Flair Airlines (F8, Kelowna) is facing a possible suspension or even cancellation of its operating license after the Canadian Transport Agency issued a preliminary finding that the budget carrier may not be controlled by Canadians, and therefore not “Canadian” as required by law.

If the agency determines that the airline does not meet Canadian ownership requirements, its license will be suspended or cancelled, the agency’s guide to Canadian ownership rules reads. Foreign entities can own up to 49% of a Canadian commercial carrier but with no single entity owning more than 25%. In addition, effective control of the airline must rest in Canadian hands.

Flair Airlines is disputing the preliminary finding and insists that it meets all federal requirements.

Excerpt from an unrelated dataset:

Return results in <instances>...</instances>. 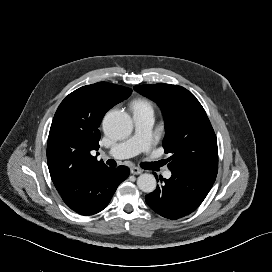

“Flair Airlines is a Canadian airline and is controlled by Canadians both in law and in fact. Flair Airlines, at all times, operates its business in compliance with the laws and regulations governing air transportation in Canada. Flair Airlines will fully cooperate with the Canadian Transportation Agency review and will respond to the Canadian Transportation Agency in a timely manner," Chief Executive Officer Stephen Jones said in a statement.

On March 3, the Canadian Transportation Agency issued its preliminary determination as defined in the Canada Transportation Act. It declined to comment on its determination, except that the airline had 60 days to respond, whereafter the agency would make a final determination disclosing its reasons and conclusions.

Flair holds licenses authorising domestic, scheduled international, and non-scheduled international air services. Miami-based investment firm 777 Partners has a 25% equity stake in the airline, an investment the carrier has used to scale its operations. (777 Partners are also backing Australian startup Bonza (AB, Sunshine Coast).)

Under the Canada Transportation Act, an airline operating in the country must be incorporated in the country and owned and controlled "in fact" by Canadians.

Originally founded as a charter airline in 2005, Flair Airlines transitioned to a full commercial operation in 2017.